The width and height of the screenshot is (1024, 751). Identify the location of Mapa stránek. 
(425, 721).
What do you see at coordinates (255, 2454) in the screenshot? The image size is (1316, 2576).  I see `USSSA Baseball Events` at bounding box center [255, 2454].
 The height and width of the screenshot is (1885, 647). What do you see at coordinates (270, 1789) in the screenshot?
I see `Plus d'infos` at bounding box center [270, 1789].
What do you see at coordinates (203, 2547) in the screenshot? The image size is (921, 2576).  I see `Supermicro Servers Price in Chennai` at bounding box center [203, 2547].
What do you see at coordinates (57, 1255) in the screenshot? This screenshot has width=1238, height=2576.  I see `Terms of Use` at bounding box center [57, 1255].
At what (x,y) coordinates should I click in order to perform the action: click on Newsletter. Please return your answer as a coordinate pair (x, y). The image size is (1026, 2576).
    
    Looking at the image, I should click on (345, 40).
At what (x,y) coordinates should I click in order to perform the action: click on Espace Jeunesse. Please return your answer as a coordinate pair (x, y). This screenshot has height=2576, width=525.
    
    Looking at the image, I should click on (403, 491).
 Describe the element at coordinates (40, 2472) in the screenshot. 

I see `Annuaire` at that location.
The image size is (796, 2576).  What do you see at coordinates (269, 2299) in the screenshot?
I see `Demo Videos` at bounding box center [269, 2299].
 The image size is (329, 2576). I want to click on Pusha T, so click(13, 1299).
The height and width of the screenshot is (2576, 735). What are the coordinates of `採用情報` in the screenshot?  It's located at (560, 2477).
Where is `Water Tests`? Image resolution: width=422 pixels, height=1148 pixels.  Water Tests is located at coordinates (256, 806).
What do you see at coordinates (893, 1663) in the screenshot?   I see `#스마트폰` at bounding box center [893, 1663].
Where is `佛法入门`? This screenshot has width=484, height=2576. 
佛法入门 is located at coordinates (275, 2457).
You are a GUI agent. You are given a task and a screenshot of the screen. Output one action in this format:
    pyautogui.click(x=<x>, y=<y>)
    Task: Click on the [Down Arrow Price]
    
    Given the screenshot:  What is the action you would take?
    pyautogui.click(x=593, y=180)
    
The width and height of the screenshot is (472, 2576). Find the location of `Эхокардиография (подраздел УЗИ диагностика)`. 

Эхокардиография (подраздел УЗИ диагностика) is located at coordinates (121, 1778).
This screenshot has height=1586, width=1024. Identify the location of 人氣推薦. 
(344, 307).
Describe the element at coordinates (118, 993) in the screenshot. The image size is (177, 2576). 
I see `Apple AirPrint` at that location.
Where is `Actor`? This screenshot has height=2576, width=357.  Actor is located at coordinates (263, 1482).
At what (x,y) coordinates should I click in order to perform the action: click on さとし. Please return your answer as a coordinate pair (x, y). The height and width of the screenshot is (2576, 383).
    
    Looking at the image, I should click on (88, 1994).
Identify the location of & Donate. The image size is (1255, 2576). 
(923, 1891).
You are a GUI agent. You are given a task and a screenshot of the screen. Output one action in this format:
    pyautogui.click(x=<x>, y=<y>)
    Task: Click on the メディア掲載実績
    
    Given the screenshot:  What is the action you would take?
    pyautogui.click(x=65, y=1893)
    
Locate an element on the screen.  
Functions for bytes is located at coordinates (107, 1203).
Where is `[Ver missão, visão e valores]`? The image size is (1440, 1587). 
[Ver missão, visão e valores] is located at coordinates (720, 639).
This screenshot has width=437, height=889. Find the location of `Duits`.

◆ Task goal
Repeat the entries exactly as they appear.

◆ Response to this exercise
The width and height of the screenshot is (1024, 751). Identify the location of Mapa stránek. 
(425, 721).
What do you see at coordinates (255, 2454) in the screenshot? The image size is (1316, 2576).  I see `USSSA Baseball Events` at bounding box center [255, 2454].
 The height and width of the screenshot is (1885, 647). What do you see at coordinates (270, 1789) in the screenshot?
I see `Plus d'infos` at bounding box center [270, 1789].
What do you see at coordinates (203, 2547) in the screenshot? The image size is (921, 2576).  I see `Supermicro Servers Price in Chennai` at bounding box center [203, 2547].
What do you see at coordinates (57, 1255) in the screenshot? This screenshot has width=1238, height=2576.  I see `Terms of Use` at bounding box center [57, 1255].
At what (x,y) coordinates should I click in order to perform the action: click on Newsletter. Please return your answer as a coordinate pair (x, y). The image size is (1026, 2576).
    
    Looking at the image, I should click on (345, 40).
At what (x,y) coordinates should I click in order to perform the action: click on Espace Jeunesse. Please return your answer as a coordinate pair (x, y). This screenshot has height=2576, width=525.
    
    Looking at the image, I should click on (403, 491).
 Describe the element at coordinates (40, 2472) in the screenshot. 

I see `Annuaire` at that location.
The image size is (796, 2576).  What do you see at coordinates (269, 2299) in the screenshot?
I see `Demo Videos` at bounding box center [269, 2299].
 The image size is (329, 2576). I want to click on Pusha T, so click(13, 1299).
The height and width of the screenshot is (2576, 735). What are the coordinates of `採用情報` in the screenshot?  It's located at (560, 2477).
Where is `Water Tests`? Image resolution: width=422 pixels, height=1148 pixels.  Water Tests is located at coordinates (256, 806).
What do you see at coordinates (893, 1663) in the screenshot?   I see `#스마트폰` at bounding box center [893, 1663].
Where is `佛法入门`? This screenshot has width=484, height=2576. 
佛法入门 is located at coordinates (275, 2457).
You are a GUI agent. You are given a task and a screenshot of the screen. Output one action in this format:
    pyautogui.click(x=<x>, y=<y>)
    Task: Click on the [Down Arrow Price]
    
    Given the screenshot:  What is the action you would take?
    pyautogui.click(x=593, y=180)
    
The width and height of the screenshot is (472, 2576). Find the location of `Эхокардиография (подраздел УЗИ диагностика)`. 

Эхокардиография (подраздел УЗИ диагностика) is located at coordinates (121, 1778).
This screenshot has height=1586, width=1024. Identify the location of 人氣推薦. 
(344, 307).
Describe the element at coordinates (118, 993) in the screenshot. The image size is (177, 2576). 
I see `Apple AirPrint` at that location.
Where is `Actor`? This screenshot has height=2576, width=357.  Actor is located at coordinates (263, 1482).
At what (x,y) coordinates should I click in order to perform the action: click on さとし. Please return your answer as a coordinate pair (x, y). The height and width of the screenshot is (2576, 383).
    
    Looking at the image, I should click on (88, 1994).
Identify the location of & Donate. The image size is (1255, 2576). 
(923, 1891).
You are a GUI agent. You are given a task and a screenshot of the screen. Output one action in this format:
    pyautogui.click(x=<x>, y=<y>)
    Task: Click on the メディア掲載実績
    
    Given the screenshot:  What is the action you would take?
    pyautogui.click(x=65, y=1893)
    
Locate an element on the screen.  
Functions for bytes is located at coordinates (107, 1203).
Where is `[Ver missão, visão e valores]`? The image size is (1440, 1587). 
[Ver missão, visão e valores] is located at coordinates (720, 639).
This screenshot has width=437, height=889. Find the location of `Duits`.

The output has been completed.